Considering that the first Autumn novel was unleashed in 2001, it is impressive that Moody's writing style has remained consistent. He has created a universe which is bleak, full of dread; and he has continued to evolve his characters in keeping with the ordeals they are faced with. Similarly, Moody's undead have deteriorated at a rate that has left them in a gruesome state of decay, leaving the landscape covered in an unholy, nightmarish sludge of human remains and assorted grim detritus.
The strength of the plot of the Autumn series, and continuing in Aftermath, has always been the characters and their struggles, aside from the horrifying postapocalyptic situation they have found themselves in. Dealing with bickering, in-fighting, personality clashes, power-struggles and other features of what could be considered normal life, the consequences of which are significantly amplified when set in a world where the dead have risen, creating an environment where tempers are more easily frayed and matters are likely to explode... literally. Additionally for me, the plot of Aftermath, at a point, takes an unforeseeable and deeply unsettling turn that only serves to continue to set apart the Autumn series from lessed contemporaries in the postapocalyptic sub-genre.

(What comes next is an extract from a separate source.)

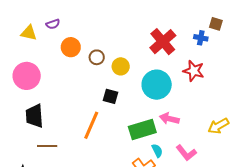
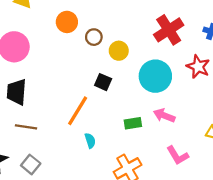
green rectangle: (142, 130) -> (133, 123), size x0.6
cyan semicircle: (157, 151) -> (90, 141), moved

Some of the entries in the series have been criticised for being stand-alone sequels with no real tie to their predecessors other than being set in the same universe and centring on the same cataclysmic event. I can understand how, at the time of reading, on e of the titles from the series may appear as such. However, Aftermath takes the threads of the previous novels and weaves them together perfectly, answering many of the questions left by previous Autumn novels and surprising the reader with some real revelations.

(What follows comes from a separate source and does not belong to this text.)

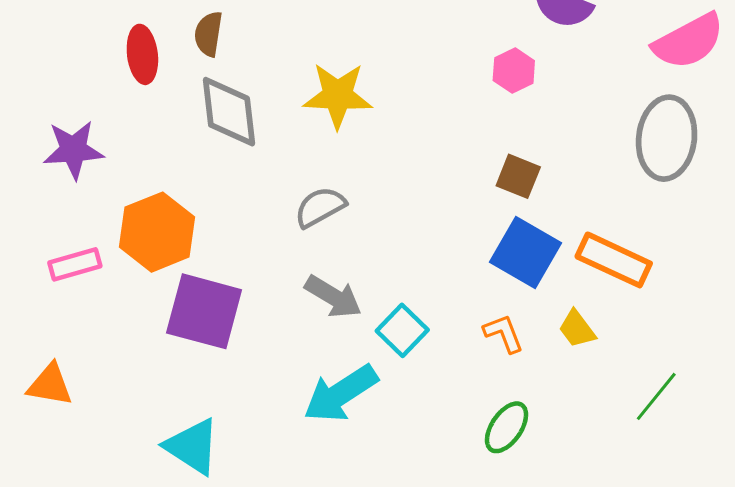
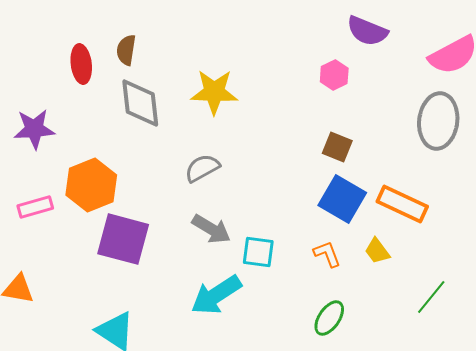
cyan square: (402, 330) -> (258, 252), turned -36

Although the series and indeed Aftermath is decidely more cerebral than the average book about the walking dead, that is not to say that the final entry in the Autumn series is devoid of action. The continual onslaught of the undead is a given in these stories but Aftermath is littered with action sequences, explosions, deaths and rescue attempts... and how many stories of the undead have you read that focus on a castle?!

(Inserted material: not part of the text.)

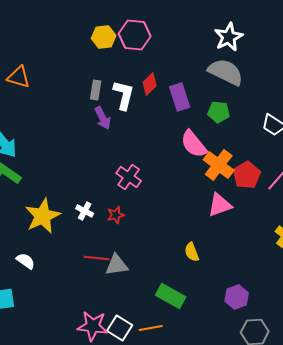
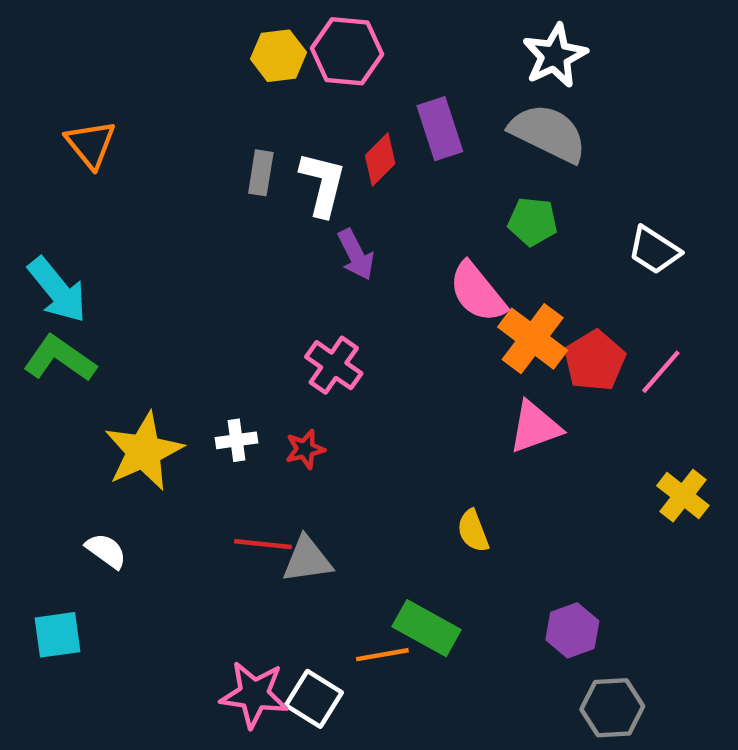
orange triangle: (19, 77) -> (91, 144), turned 35
purple rectangle: (180, 97) -> (440, 129), moved
purple arrow: (103, 118) -> (356, 255), moved
white cross: (85, 211) -> (236, 440), turned -36
orange line: (151, 328) -> (382, 655), moved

I've never made any secret of the fact that I LOVE postapocalyptic horror or that I try and support British horror as much as I can; the Autumn series is, in short, more than worthy of your attention. A decade or so ago, Moody took a real gamble and released Autumn on the internet for free. Ultimately, the gamble paid off and Autumn got a big screen adaptation and the film rights to one of his other stories, Hater, has been snapped up by Guillermo del Toro. If you need further evidence of the calibre of these books, look no further than award-winning author Jonathan Maberry (Patient Zero, Bad Moon Rising) who said of Autumn that: "This is smart fiction, written with style and insight. Not for the gore-hounds who can't think past a pile of entrails, but the rest of the readers in the world."
on 16 July 2014
I've been looking forward to this book for what seems like years. Finally I got it, and it was so worth the wait! This is the last book in the Autumn series, and I'm sad that it's over. Ever since reading Hater, I've been hooked on this author, and would recommended his books to anyone :) Without a doubt one the best zombie style book I've ever read.